Invitrogen™ Library Efficiency™ DH5α Competent Cells

Catalog No.	Quantity
18-263-012	5 x 200 μL

Catalog No. 18-263-012 Supplier Invitrogen™ Supplier No. 18263012

Description

Includes

Library Efficiency DH5α Competent Cells: 5 vials, 200μL each (total of 1mL), pUC19 DNA (10pg/μL): 1 vial, 50μL, S.O.C. medium: 2 bottles, 6mL each

Library Efficiency DH5α Competent Cells are a versatile strain of chemically competent cells that are used in many everyday cloning applications.

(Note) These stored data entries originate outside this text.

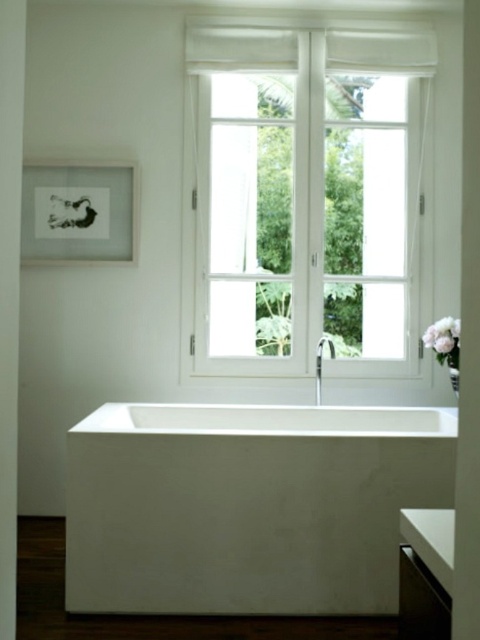 Question: Is white glass window at center to the left of white matte flower at right from the viewer's perspective?

Choices:
 (A) yes
 (B) no

Answer: (A)

Question: Is white glass window at center closer to camera compared to white smooth bathtub at center?

Choices:
 (A) yes
 (B) no

Answer: (B)

Question: Is matte black picture frame at upper left to the right of white matte flower at right from the viewer's perspective?

Choices:
 (A) yes
 (B) no

Answer: (B)

Question: Which of the following is the closest to the observer?

Choices:
 (A) white matte flower at right
 (B) white glass window at center
 (C) matte black picture frame at upper left

Answer: (A)

Question: Which is nearer to the white smooth bathtub at center?

Choices:
 (A) white matte flower at right
 (B) white glass window at center

Answer: (A)

Question: Among these points, which one is farthest from the camera?

Choices:
 (A) (176, 483)
 (B) (437, 355)
 (C) (108, 189)
 (D) (192, 241)

Answer: (D) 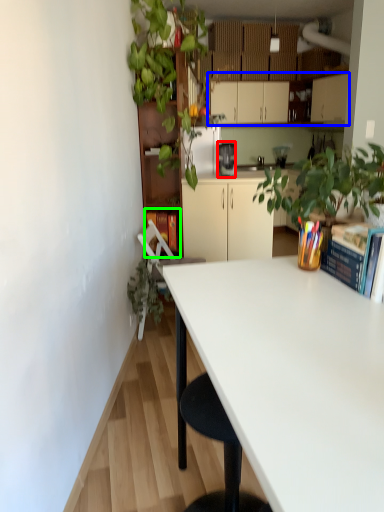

Library Efficiency DH5α Competent Cells are a versatile strain of chemically competent cells that are used in many everyday cloning applications. Prepared by a proprietary modification of the Hanahan method, these cells are able to achieve transformation efficiencies of >1 x 10⁸ cfu/μg control DNA per 100 μL reaction.  
 
Library Efficiency DH5α Competent Cells are recommended for routine cloning of genes into large plasmids and are suitable for difficult clone constructions, such as blunt-end ligations or cloning using limited amount of DNA.

The strain has the lacZΔM15 genotype, allowing blue-white screening on plates containing either X-Gal or Bluo-Gal. It also carries the recA1 mutation, which helps reduce the rate of recombination while propagating plasmid DNA, and the endA1 mutation that makes DH5α cells an excellent choice for amplifying plasmid DNA for subsequent extraction and purification. DH5α cells are capable of being transformed efficiently with large plasmids and can serve as a host for the M13mp cloning vectors if a lawn of DH5αF′IQ (Cat. No. 18288019), for example, is provided to allow plaque formation.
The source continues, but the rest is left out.